Sunday, September 19, 2004

Iraq War Casualties

As a student of military history it has bothered me in the extreme about how the Iraq War and post-war period have been portrayed in the media, especially the numbers of troops killed. By historical standards the numbers of troops lost in this war has been almost absurdly low, and any attempt to portray the numbers as anything other than this, no matter by whom, is irresponsible and ignorant in the extreme.

Take for instance that in the Battle of the Bulge, approximately a several month engagement, over 10,000 Americans were killed. In a year and a half of conquering a country and then running it while it contains some extremely hostile elements has cost slightly over 1,000.

Perhaps relating this to something else will help illustrate my point. Using the approximation of 420,000 total deaths of US troops in World War 2 it would take an ongoing Iraq occupation for 630 years to equal the total of three years of World War 2 fighting.

Hurricane Ivan, which I will say has damaged America for about a week, has been blamed for 25 deaths in the United States. If a Hurricane Ivan hit the United States every week for a year and a half the deaths caused would total 1,950, easily out-pacing the deaths caused by this "deadly insurgency" in Iraq.

By any and every standard ever applied to casualties in war, except for recently, this war would be considered an overwhelming success. The way we are currently reacting to these minimal casualties isn't a good sign if we're ever to attack bigger threats, with better militaries than Iraq, i.e. North Korea, Iran, China, Syria.

The political cost of any number of casualties beyond a couple thousand may be seen as too great for the risk to be taken by current or future Presidents. I hope to be wrong, but unless the media stops dwelling on these numbers I fear that I am not.


Apollo said...

I agree that the liberal media will do everything to make iraq sound as bad as possible, but the problem with comparing it with the Battle of the Bulge or all of WWII is that those were wars of attrition(at least thats how the US mostly fought it, the germans used maneuver warfare).WWII was industrialized warfare, of course the body counts will be different.

The insurgents are fourth generation soldiers, the body counts will be lower becuase they fight differently, this is not massed troops vs. massed troops, this is a highly decentralized war.

Alexander said...

First of all, thanks for the comment. I just recently added the feature to get some feedback on the posts since I've been getting many hits.
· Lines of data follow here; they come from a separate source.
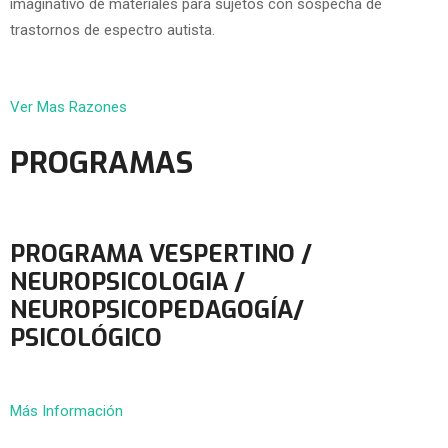
imaginativo de materiales para sujetos con sospecha de
trastornos de espectro autista.
Ver Mas Razones
PROGRAMAS
PROGRAMA VESPERTINO /
NEUROPSICOLOGIA /
NEUROPSICOPEDAGOGÍA/
PSICOLÓGICO
Más Información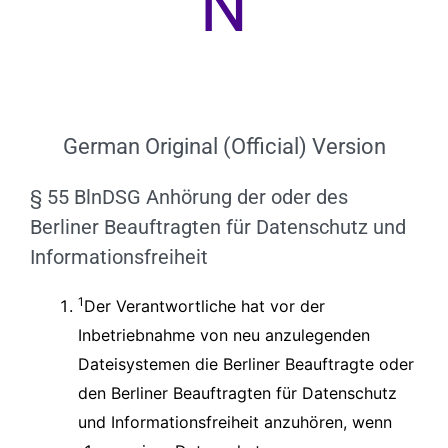
N
German Original (Official) Version
§ 55 BlnDSG Anhörung der oder des
Berliner Beauftragten für Datenschutz und
Informationsfreiheit
1
Der Verantwortliche hat vor der
Inbetriebnahme von neu anzulegenden
Dateisystemen die Berliner Beauftragte oder
den Berliner Beauftragten für Datenschutz
und Informationsfreiheit anzuhören, wenn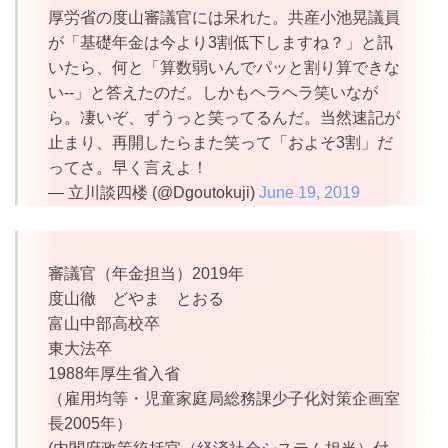
厚労省の度山審議官には呆れた。共産小池晃議員
が「基礎年金は今より3割低下しますね？」と訊
いたら、何と「算数弱いんでパッと割り算できな
い--」と答えたのだ。しかもヘラヘラ笑いなが
ら。凄いぞ、ずうっと笑ってるんだ。当然速記が
止まり、再開したらまた笑って「およそ3割」だ
ってさ。早く言えよ！
— 立川談四楼 (@Dgoutokuji)
June 19, 2019
審議官（年金担当）2019年
度山徹 どやま とおる
富山中部高校卒
東大法卒
1988年厚生省入省
（雇用均等・児童家庭局総務課少子化対策企画室
長2005年）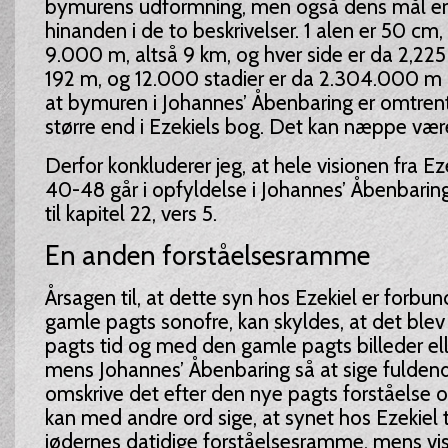
bymurens udformning, men også dens mål er
hinanden i de to beskrivelser. 1 alen er 50 cm
9.000 m, altså 9 km, og hver side er da 2,225 
192 m, og 12.000 stadier er da 2.304.000 m
at bymuren i Johannes’ Åbenbaring er omtren
større end i Ezekiels bog. Det kan næppe være 
Derfor konkluderer jeg, at hele visionen fra Ez
40-48 går i opfyldelse i Johannes’ Åbenbaring 
til kapitel 22, vers 5.
En anden forståelsesramme
Årsagen til, at dette syn hos Ezekiel er forb
gamle pagts sonofre, kan skyldes, at det blev
pagts tid og med den gamle pagts billeder ell
mens Johannes’ Åbenbaring så at sige fuldend
omskrive det efter den nye pagts forståelse 
kan med andre ord sige, at synet hos Ezekiel 
jødernes datidige forståelsesramme, mens vis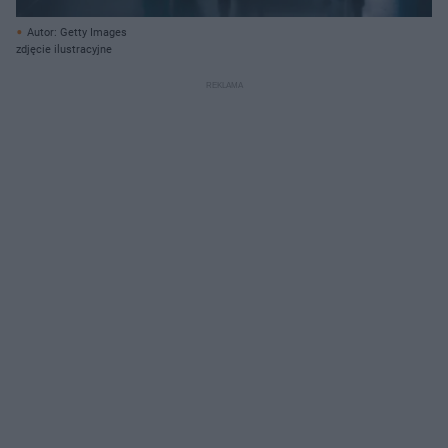
Autor: Getty Images
zdjęcie ilustracyjne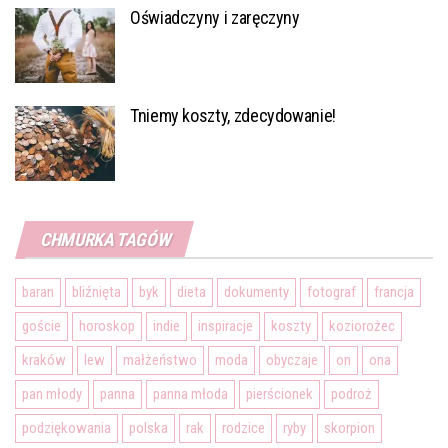
Oświadczyny i zaręczyny
Tniemy koszty, zdecydowanie!
CHMURKA TAGÓW
baran
bliźnięta
byk
dieta
dokumenty
fotograf
francja
goście
horoskop
indie
inspiracje
koszty
koziorożec
kraków
lew
małżeństwo
moda
obyczaje
on
ona
pan młody
panna
panna młoda
pierścionek
podroż
podziękowania
polska
rak
rodzice
ryby
skorpion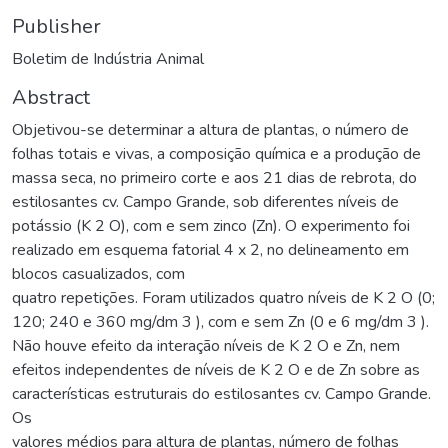
Publisher
Boletim de Indústria Animal
Abstract
Objetivou-se determinar a altura de plantas, o número de
folhas totais e vivas, a composição química e a produção de
massa seca, no primeiro corte e aos 21 dias de rebrota, do
estilosantes cv. Campo Grande, sob diferentes níveis de
potássio (K 2 O), com e sem zinco (Zn). O experimento foi
realizado em esquema fatorial 4 x 2, no delineamento em
blocos casualizados, com
quatro repetições. Foram utilizados quatro níveis de K 2 O (0;
120; 240 e 360 mg/dm 3 ), com e sem Zn (0 e 6 mg/dm 3 ).
Não houve efeito da interação níveis de K 2 O e Zn, nem
efeitos independentes de níveis de K 2 O e de Zn sobre as
características estruturais do estilosantes cv. Campo Grande.
Os
valores médios para altura de plantas, número de folhas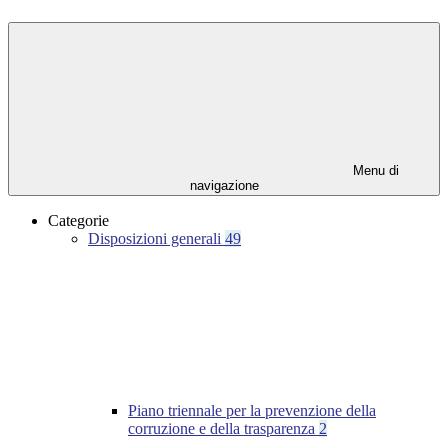
Menu di
navigazione
Categorie
Disposizioni generali
49
Piano triennale per la prevenzione della
corruzione e della trasparenza
2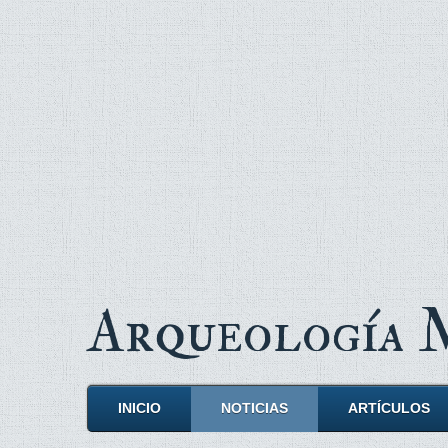
Arqueología
INICIO
NOTICIAS
ARTÍCULOS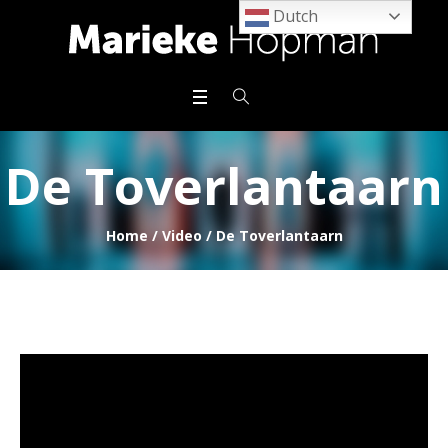
Dutch
De Toverlantaarn
Home
/
Video
/
De Toverlantaarn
As to the comment itself. Of course the Battle of the Bulge was a war between two industrailized forces, that was sort of the point. How are we to successfully combat more advanced countries and be able to move past casualty figures that will be much higher when the slow rate of deaths in Iraq is commented on and bemoaned as much as it is now? While the "insurgents" in Iraq aren't a centralized force in the sense that they cannot assemble as a modern army to fight the USA, but they still have automatic weapons and grenades, the two staples of urban warfare. Of course these weapons only work in the current context because the current fighting policies restrict overwhelming responses. This was most clearly seen in the "Battle" of Fallujah where the generals promised to take the city and kill or capture those responsible for the brutal murder of American contractors. Instead the army backed off, fighting only peripherally and allowing the "insurgents" to remain intact. I think the real story involved in the casualty numbers is that most are caused by self-imposed liberal policies designed to protect mosques and civilians as opposed to killing terrorists and protecting troops and those tasked to rebuild the country.

Apollo said...

Well, I think you are wrong. Just ask yuorself, do you think anybody is ever going to fight the United States in a conventional way anymore? If you were the head of the an industrialized nation would you command your military to fight the US in a conventinal sence or like the "insurgents" in iraq(they might not be trained for that but thats what I would do).Thats like expecting the enemy to fight in line and column after the invention of the machinegun. I think this is just another generational shift in warfare to the fourth generation. Our military is still mostly a second generation military(attrition,top down command and control,WWI type) it hasnt even transformed itself to the third generation (maneuver warfare,decentralized,high tempo).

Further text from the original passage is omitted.